Harrock n roll:
the film is (I'm reliably informed) set at a later period in the 1950s. I'm sure another of m'learned Tintinologist colleagues will be able to shed more light on this...
I've not heard that, so I can't shed any light on the film-makers' intentions. However, the film had more of a 1940s look to me. The cars in the street scenes looked a bit more 40s than 50s to my eyes, but I suppose my perception may have been affected by my preconceptions from the books and my assumption that they were following the same date setting. Also, the early 1950s can look a lot like the late 1940s. When we think of the 1940s, we tend to think of iconic stuff from the early-to-mid 40s, ie: stuff associated with the Second World War, whereas things we associate with the 1950s - rock-and-roll music, teddy-boy fashions, iconically 50s cars, etc - tend to come from the mid 50s onwards. So the late 1940s and early 1950s are perhaps a bit less fixed in our minds in terms of iconic styles.
The specific red Willy's Jeep in the Tintin film is, of course, borrowed from the 1948 book,
Land of Black Gold, and is probably based on one of the civillian versions of Willys Jeep produced from 1946 onwards (though I suppose it
could be an early-to-mid 1940s military model that's been customised and painted red).

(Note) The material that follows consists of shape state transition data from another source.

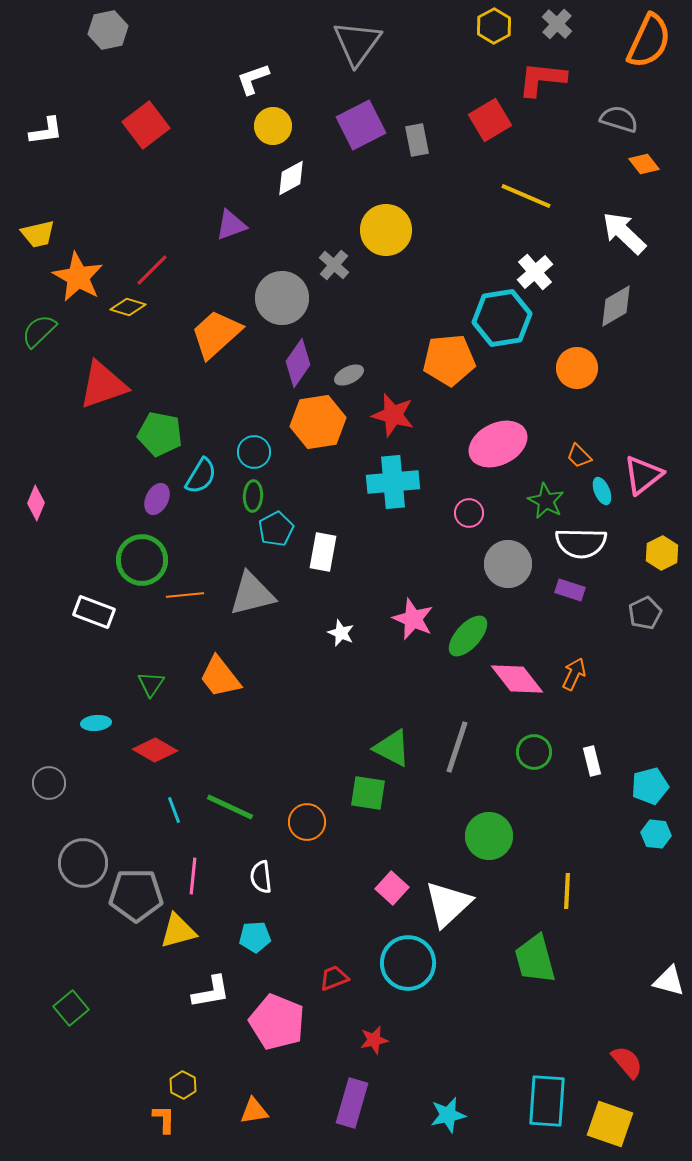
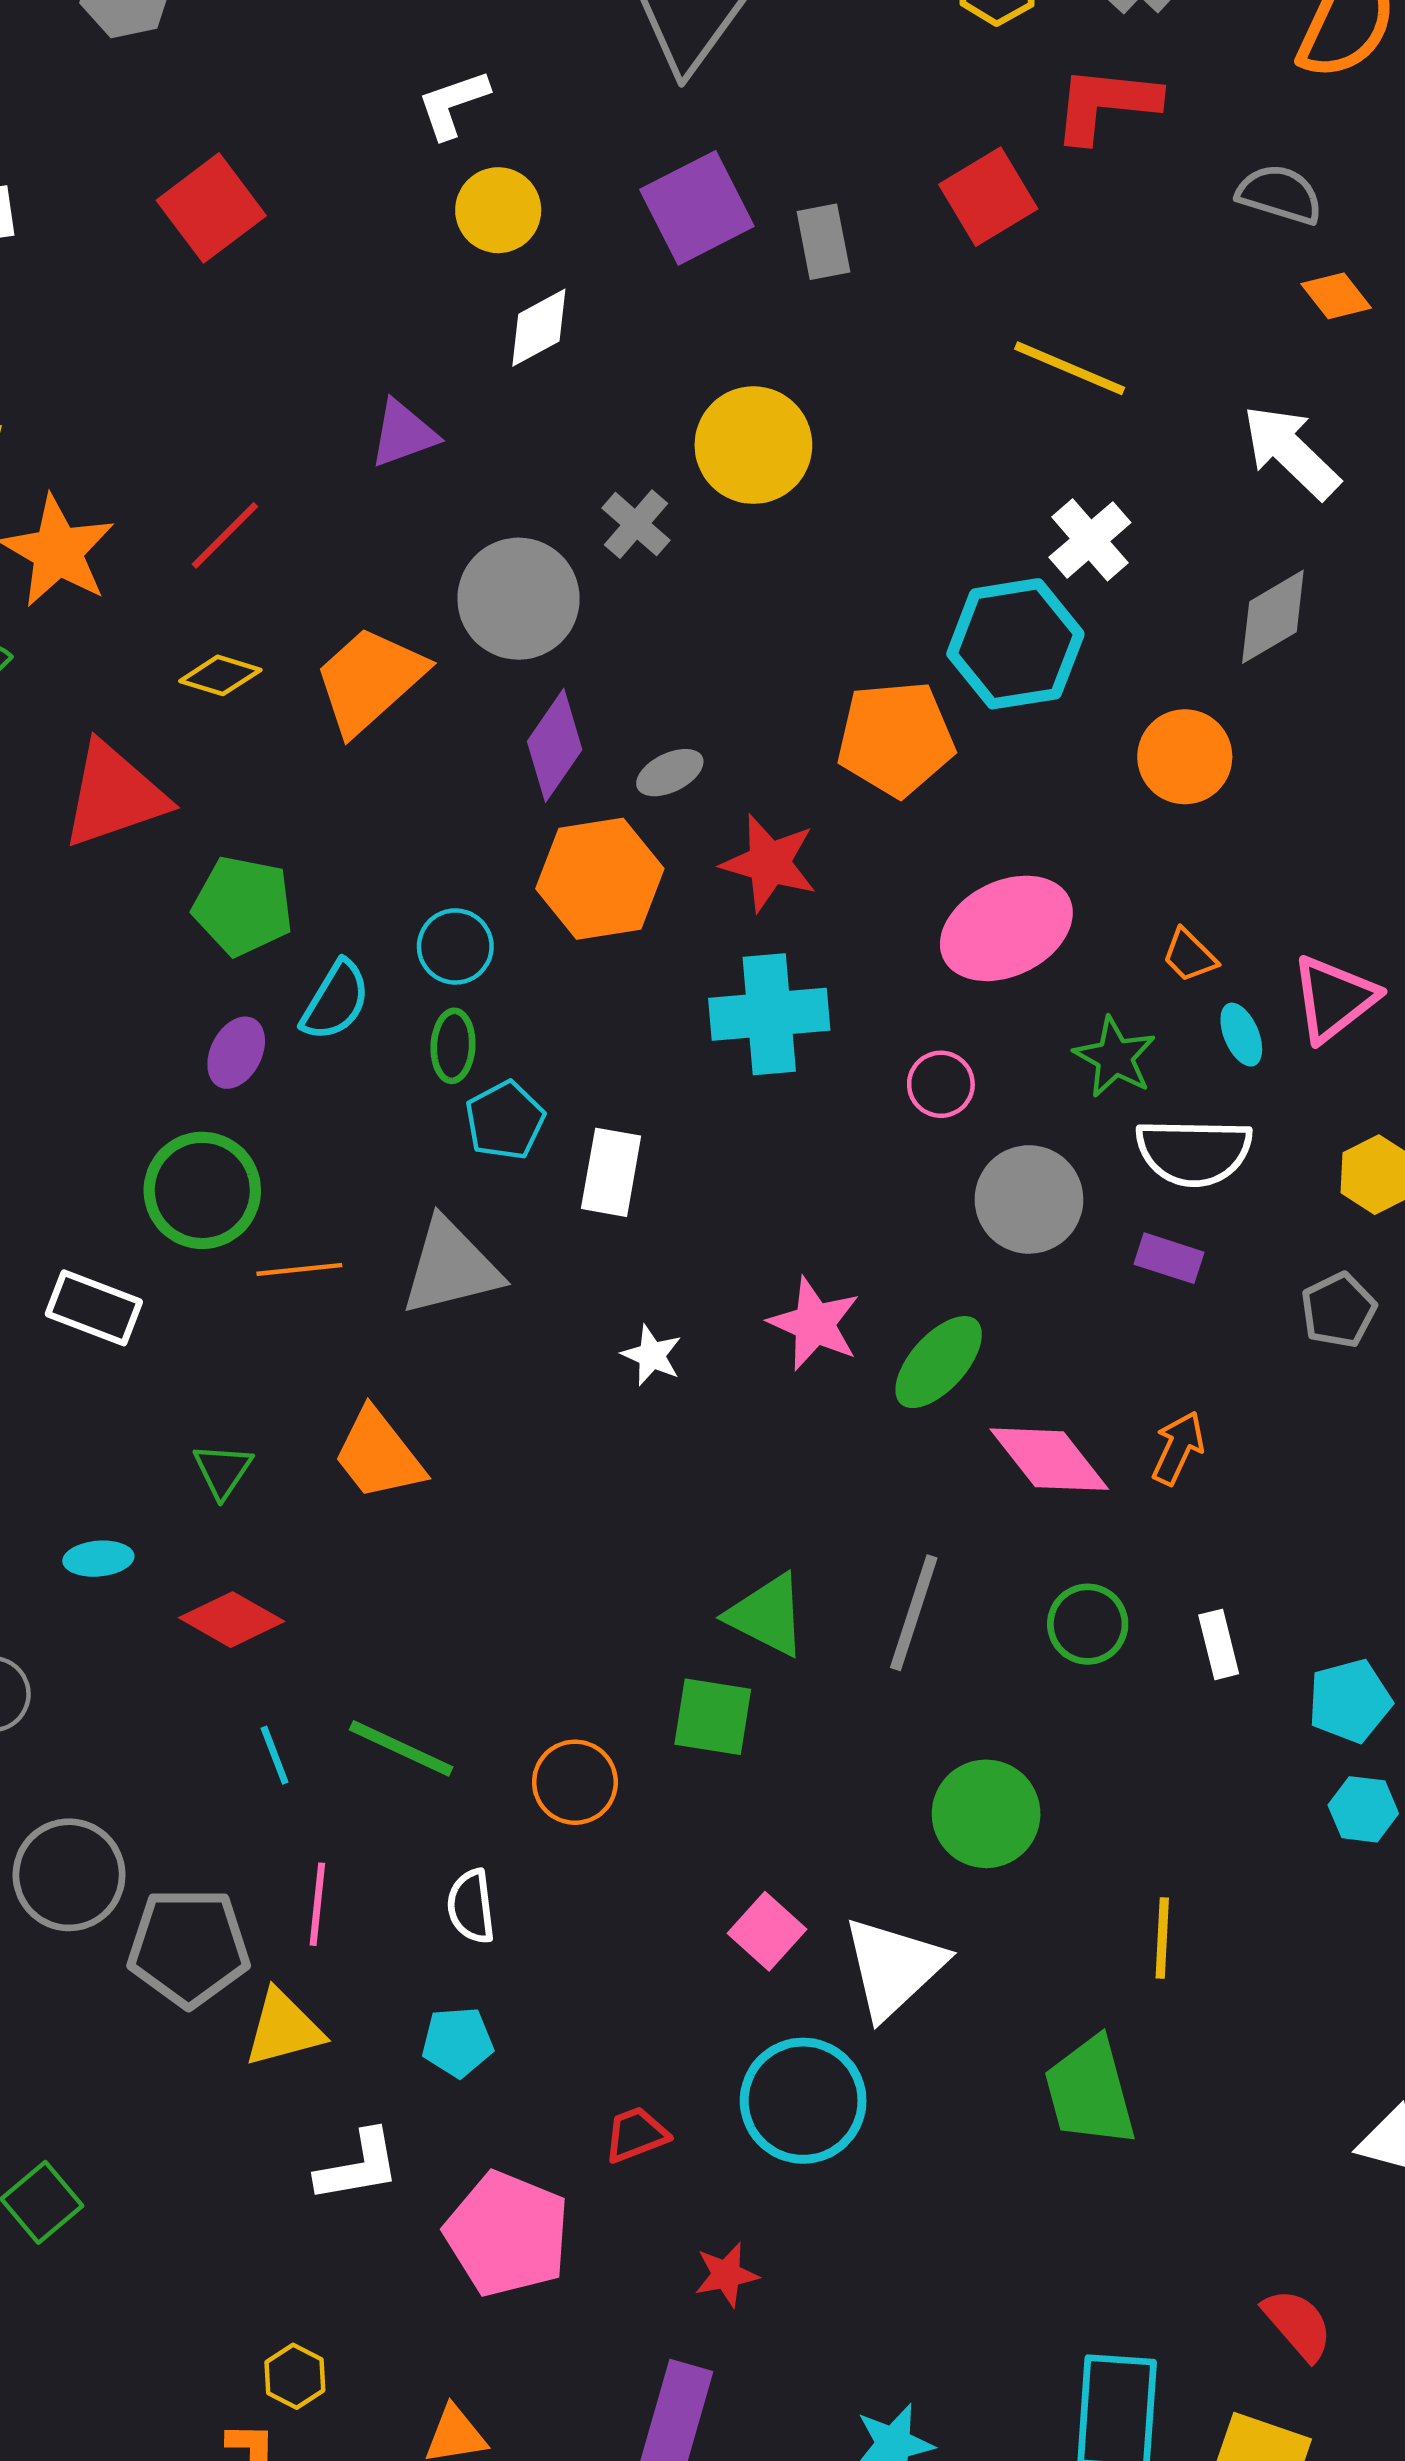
yellow diamond: (128, 307) -> (220, 675), moved

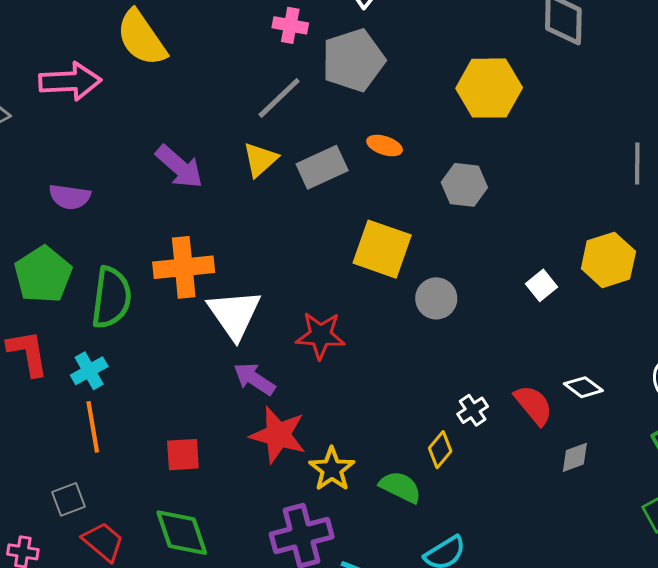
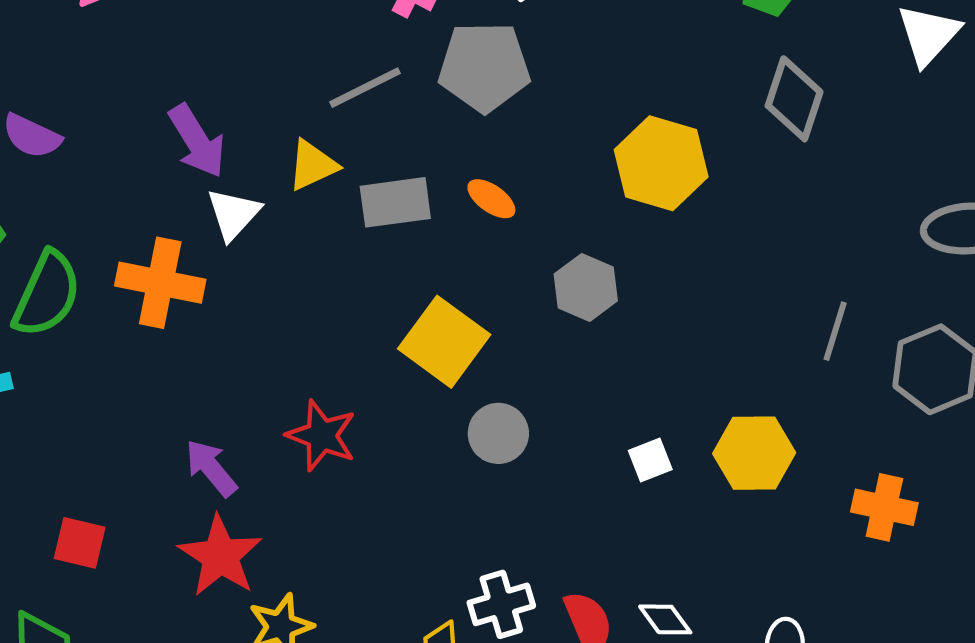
white triangle: (234, 314) -> (233, 214), moved, size x0.7
white cross: (473, 410) -> (501, 604), size x1.4

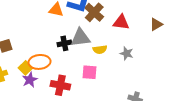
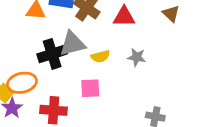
brown triangle: (156, 24) -> (171, 14), turned -40
black cross: (64, 43) -> (52, 54), size x1.5

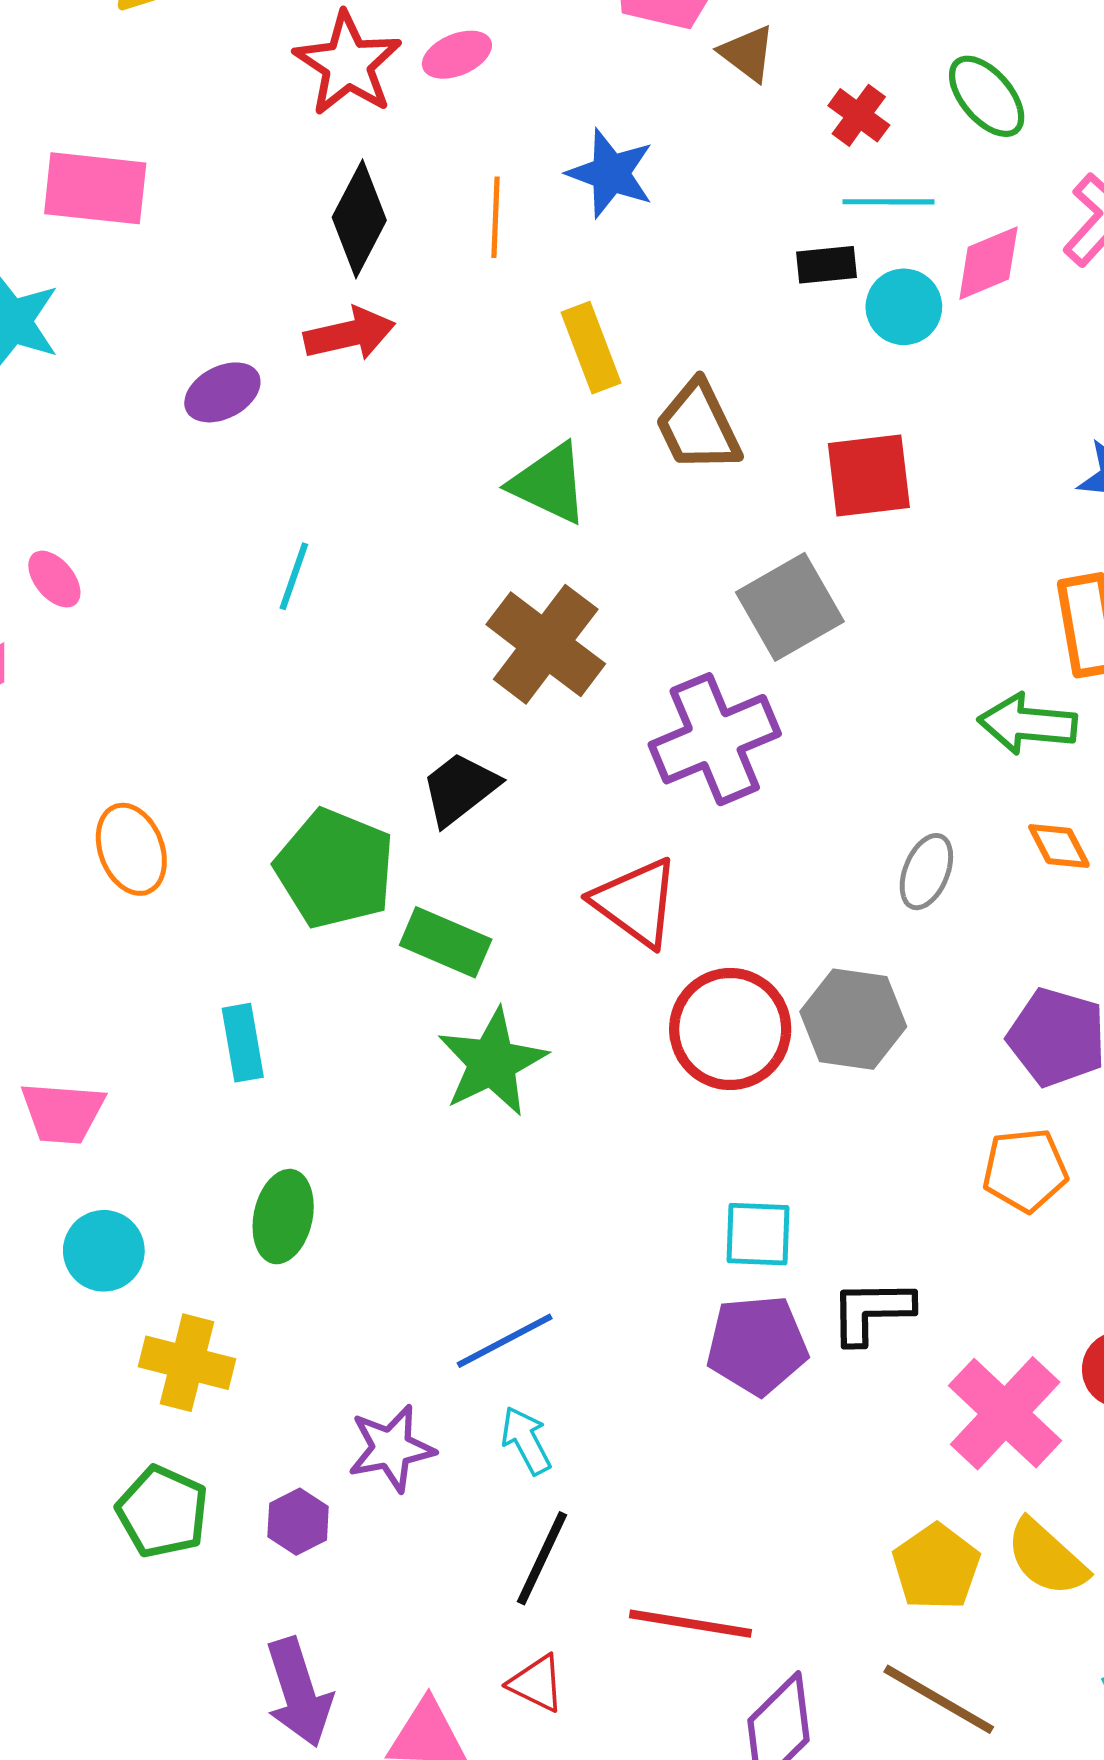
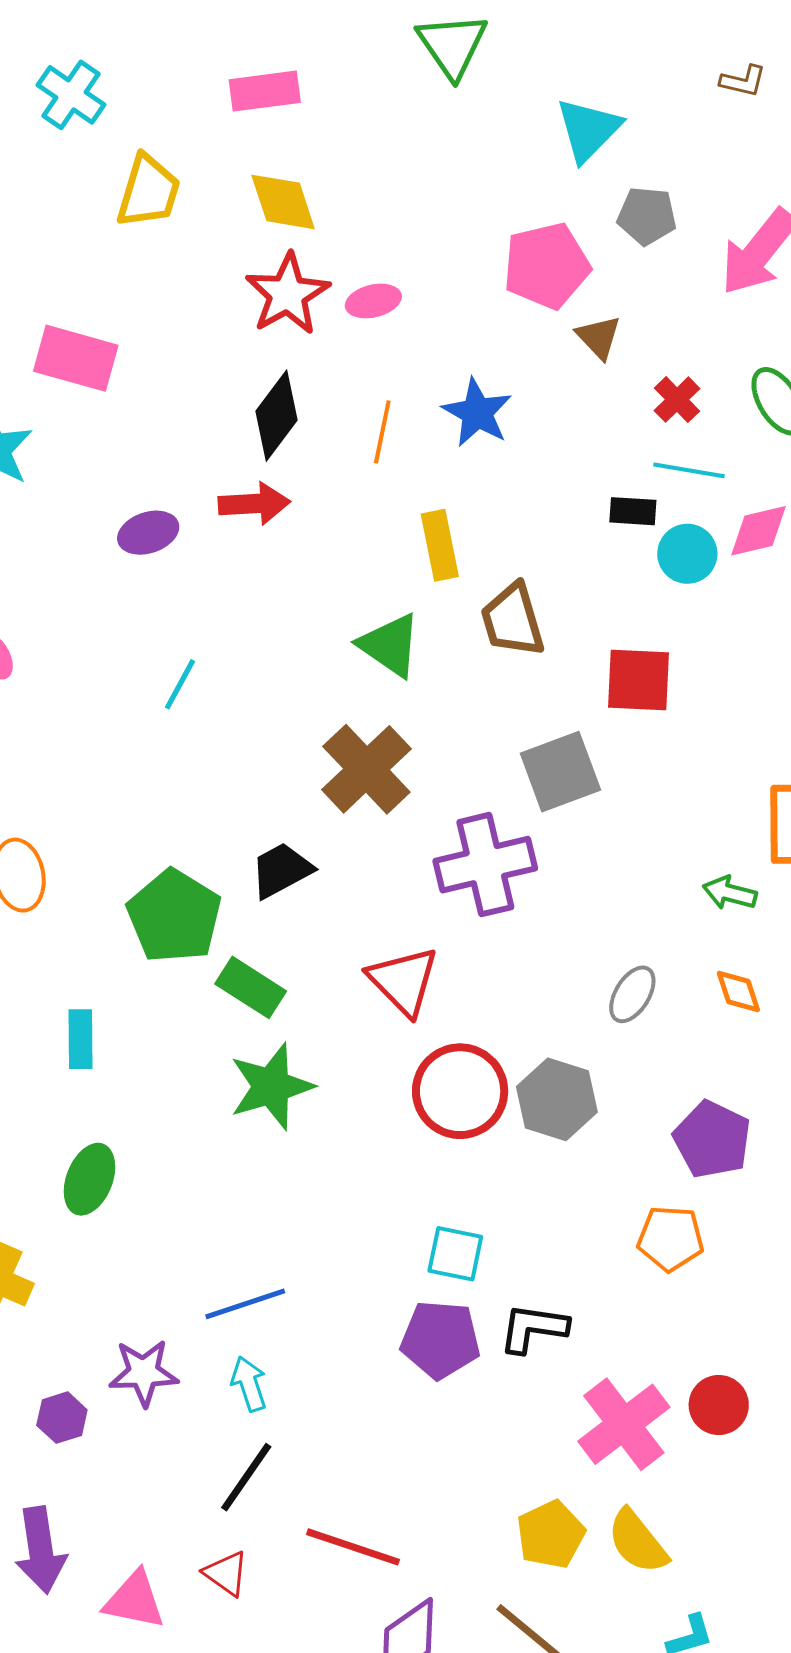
green arrow: (1027, 724) -> (730, 893), size x0.7

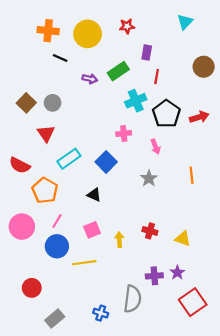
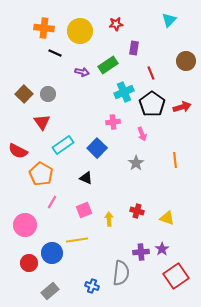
red line: (157, 77) -> (151, 73), moved, turned -32
pink circle: (22, 227) -> (25, 225), moved
blue circle: (57, 246) -> (52, 253), moved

It's true the books on which the film is mostly based were drawn in the early 1940s, though that means of course that they're set in a version of early 1940s Brussels that didn't actually exist historically, given that the real 1940s Brussels would have been swarming with Nazi soldiers. I was assuming that the film-makers were going for a vague and unspecified 1940s look, aimed at capturing what they see as the nostalgic appeal of the Tintin books without pinning it down too much. (Not that Hergé himself was into nostalgic settings, of course. Being something of a modernist, his books tend to be very much contemporary with the time in which they were drawn.)
To be honest, if the Tintin-book fan in me was going to be annoyed by anything whilst watching that scene, the fact that the Jeep's being driven by a character who's a dumbed-down villianised version of one of Hergé's more interesting minor characters, and who's been motivated by a ludicrous ancestor-avengement complex to steal a parchment using the unbelievable contrivance of an opera-singer's voice, would come much higher on my list of objections (along with many of the other objections many of us have listed) than the fact that the Jeep is possibly four or five years too late for the original setting of the books! ;)
Given that I'd mostly managed to suspend these objections in order to enjoy the film as a non-Hergéan Speilberg movie (helped, as I said in an earlier post, by the fact that my 10-year-old son and his friend were enjoying it), I actually enjoyed seeing the red Jeep shoe-horned into the film and thought it made quite a cool baddie getaway vehicle.